Yes, you can use regular all-purpose flour if you prefer, but the texture and nutritional profile will differ. Oat flour is gluten-free and adds fiber, while all-purpose flour contains gluten and fewer nutrients.
2. Can I make this banana bread without eggs?
Yes, you can use a flax egg or chia egg as a substitute for the eggs. To make a flax egg, combine 1 tablespoon of ground flaxseed with 2.5 tablespoons of water. Let it sit for 5 minutes to thicken before adding it to the recipe.
3. How ripe should the bananas be for this recipe?
The bananas should be ripe with plenty of brown spots. The riper the bananas, the sweeter the bread will be. If you use bananas that aren’t fully ripe, you can bake or microwave them to bring out their natural sweetness.
4. Can I add nuts or chocolate to the banana bread?
Yes! Feel free to add chopped walnuts, pecans, dark chocolate chips, or even raisins to the batter for extra flavor and texture. Just fold them in gently after the dry ingredients are mixed in.
5. How can I make the banana bread sweeter?

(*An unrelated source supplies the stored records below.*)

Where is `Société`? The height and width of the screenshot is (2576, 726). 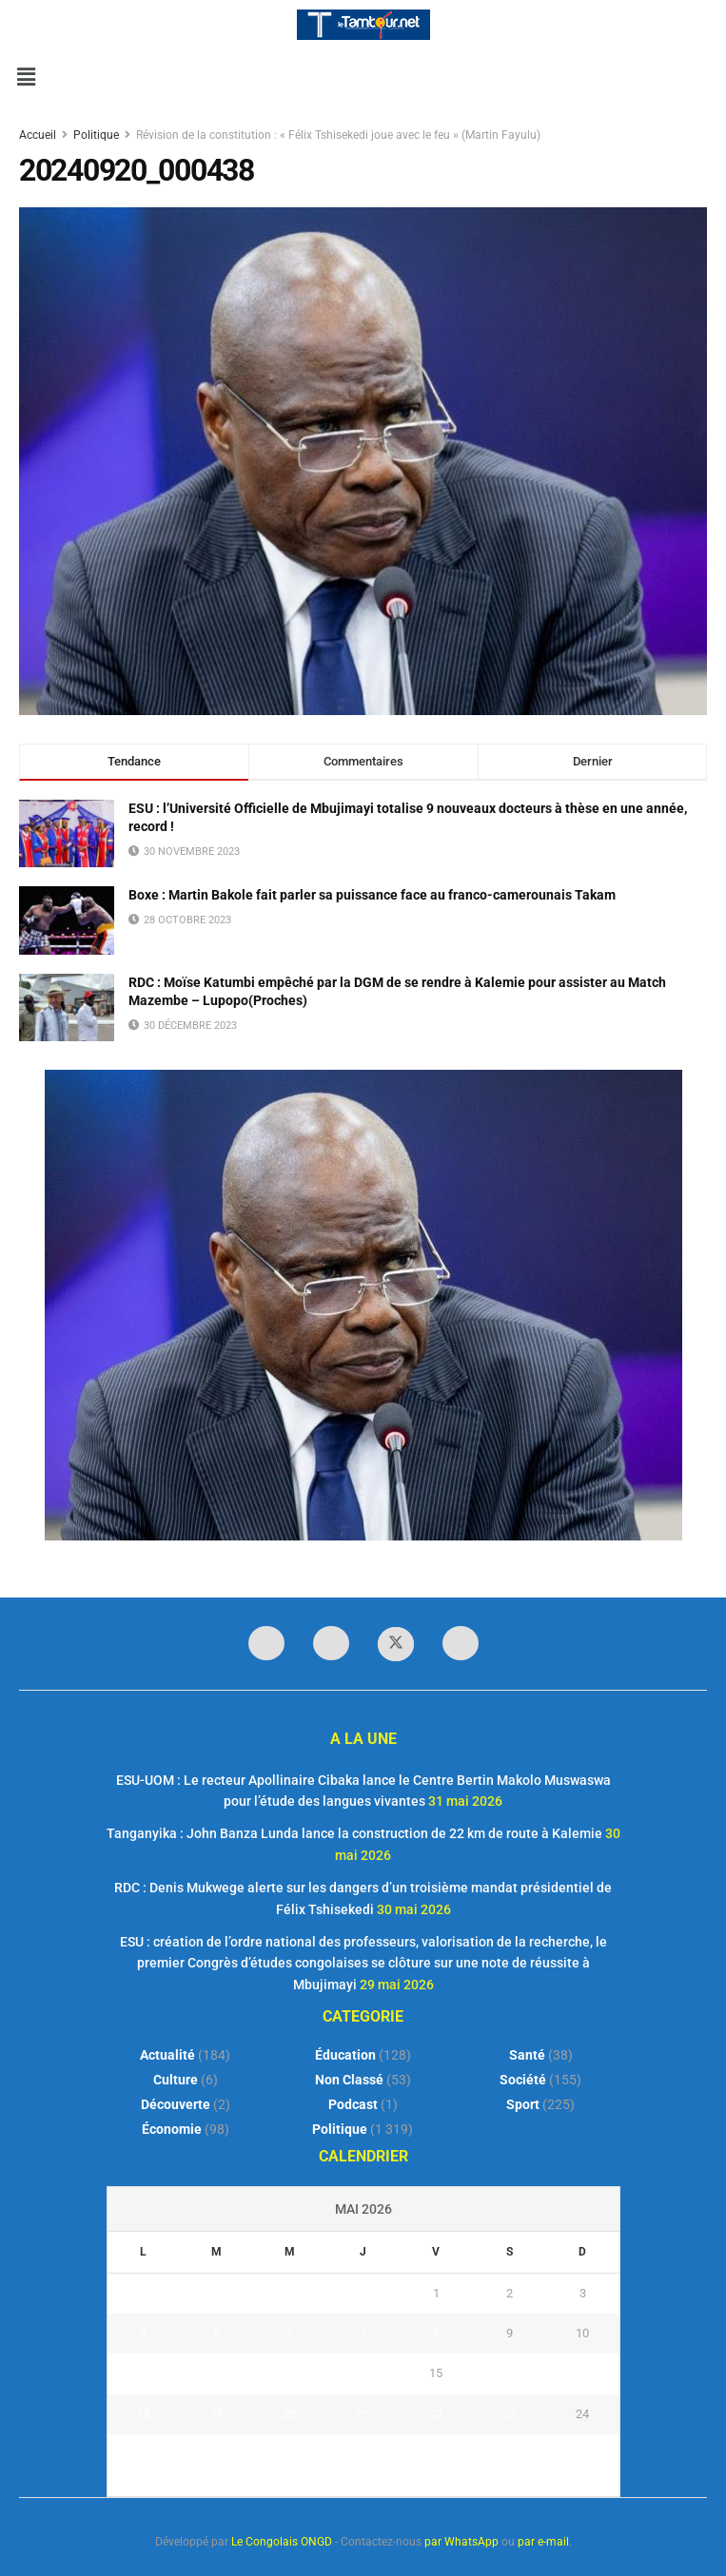
Société is located at coordinates (523, 2079).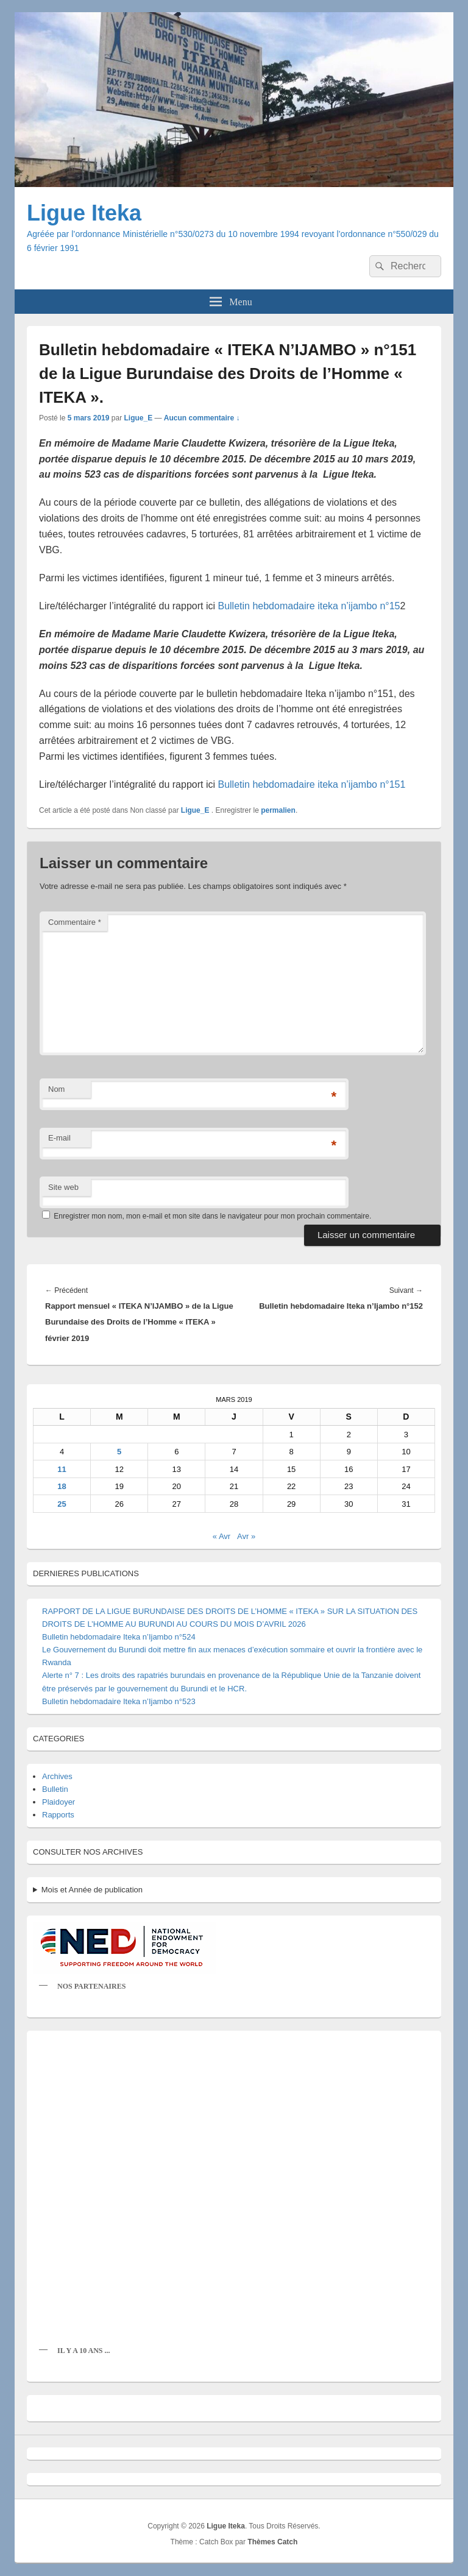 The height and width of the screenshot is (2576, 468). What do you see at coordinates (92, 1889) in the screenshot?
I see `Mois et Année de publication` at bounding box center [92, 1889]. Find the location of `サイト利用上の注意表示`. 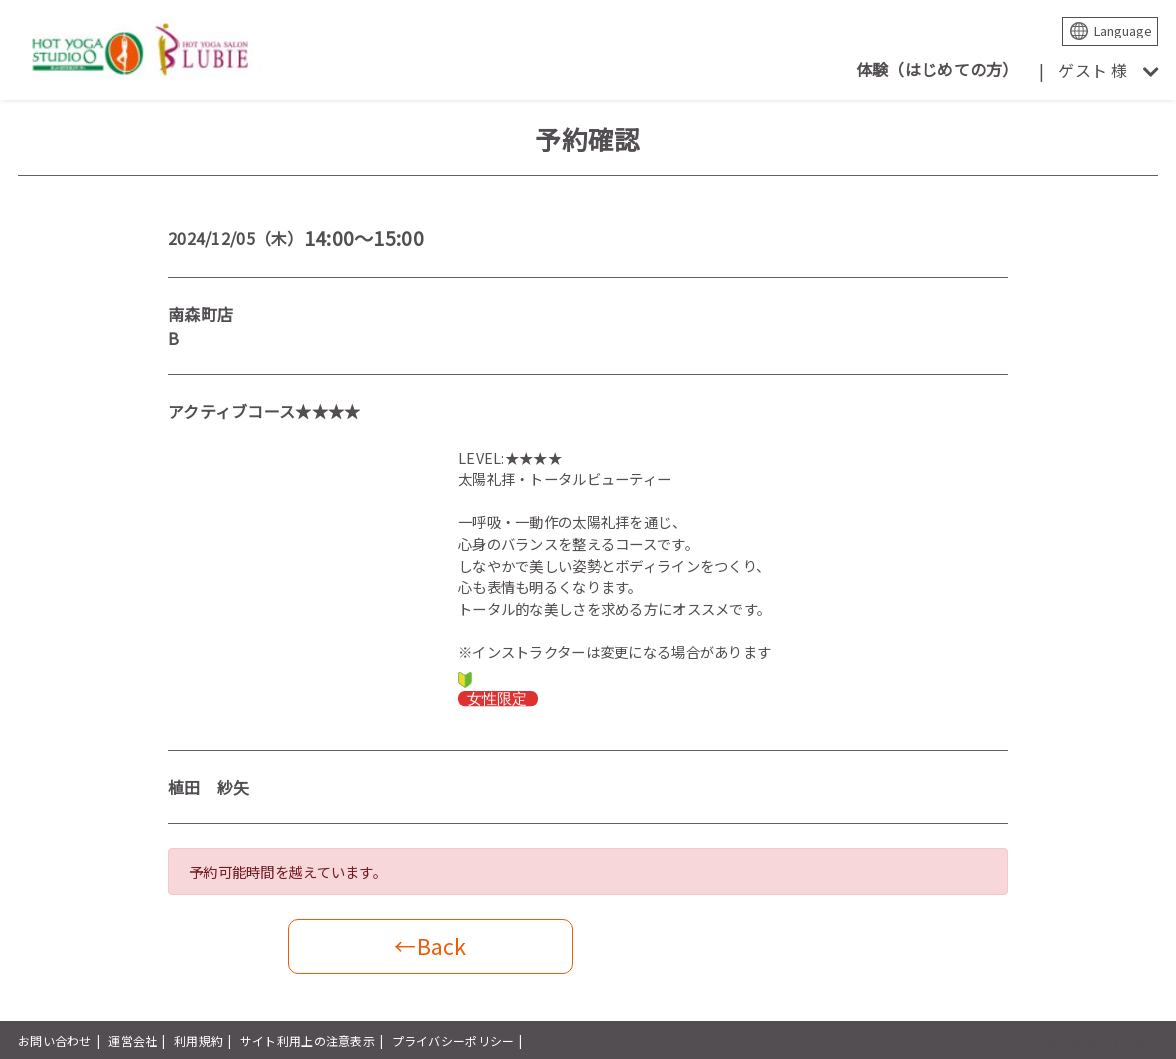

サイト利用上の注意表示 is located at coordinates (307, 1040).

You can add your preferred sweetener such as honey, maple syrup, stevia, or date paste. However, keep in mind that ripe bananas already provide significant sweetness, so adjust the amount to your taste.
6. Can I make this banana bread without any sweetener?

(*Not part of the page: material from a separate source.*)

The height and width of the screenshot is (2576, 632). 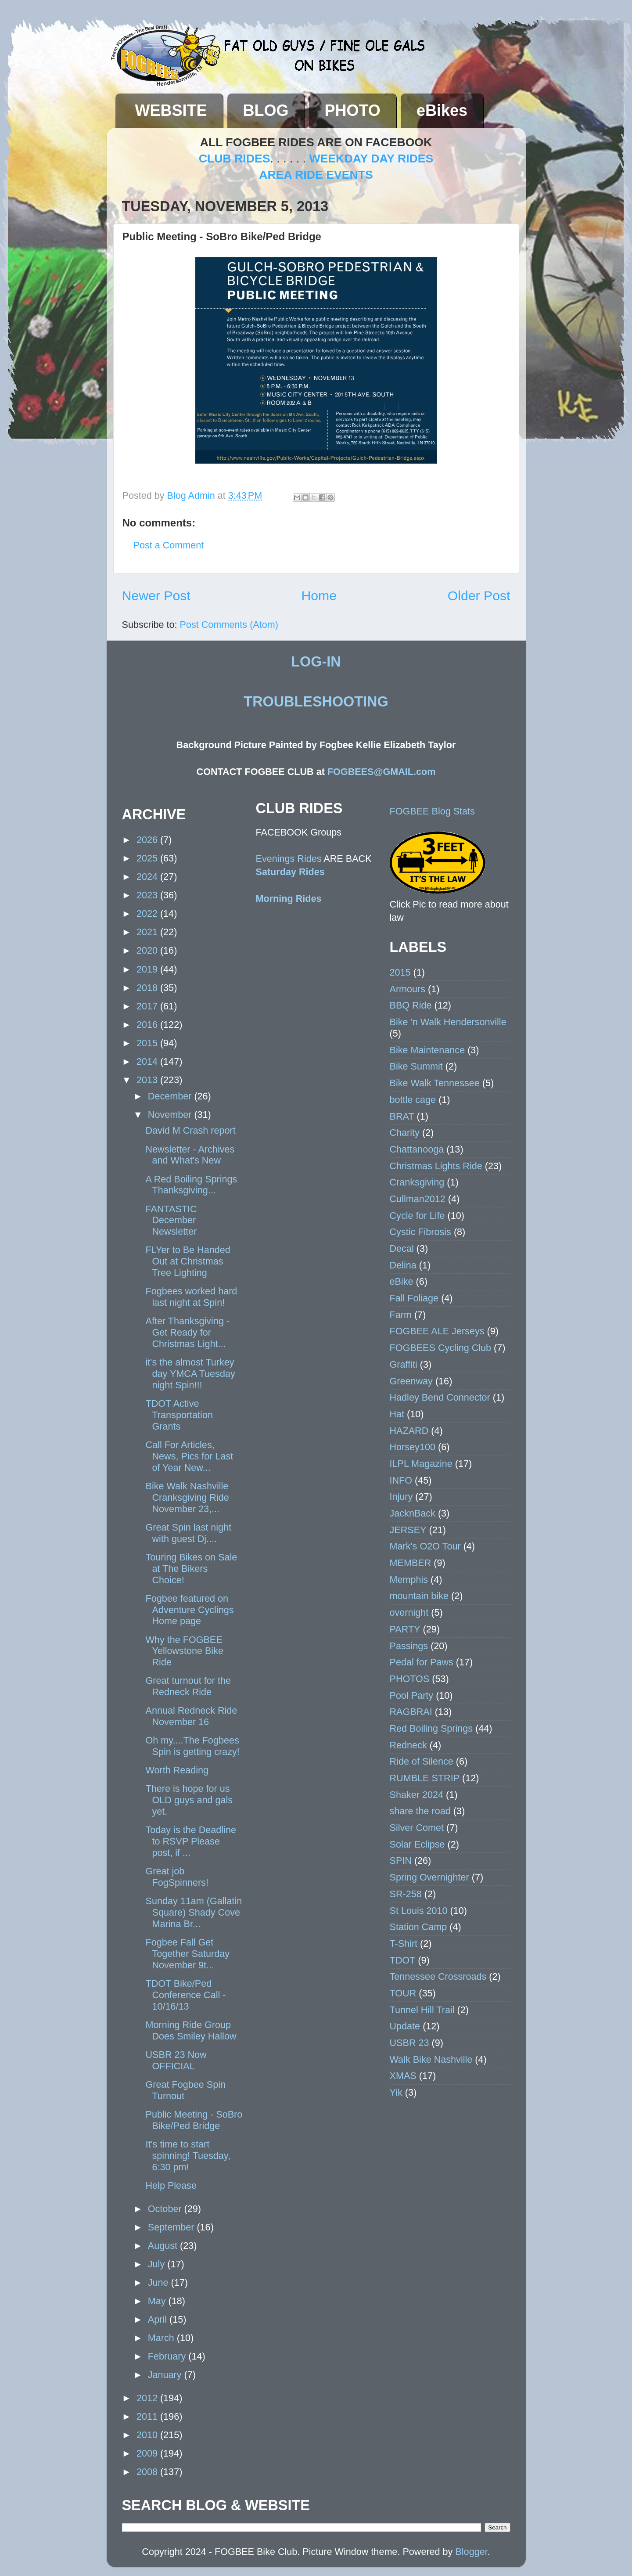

Yes, you can make this banana bread without any additional sweetener if you prefer. The bananas will provide enough natural sweetness, especially if they are very ripe.
Conclusion
This Healthy Banana Bread with Oat Flour is a versatile and nutritious treat perfect for breakfast, snacks, or desserts. Made with simple ingredients and naturally sweetened, it’s easy to adapt to your dietary preferences. Whether you enjoy it plain, with spreads, or as a base for French toast, this banana bread is sure to become a staple in your kitchen. Plus, it’s heart-healthy, gluten-free, and offers a good dose of fiber. Enjoy this wholesome treat, and don’t forget to store leftovers for a quick snack later!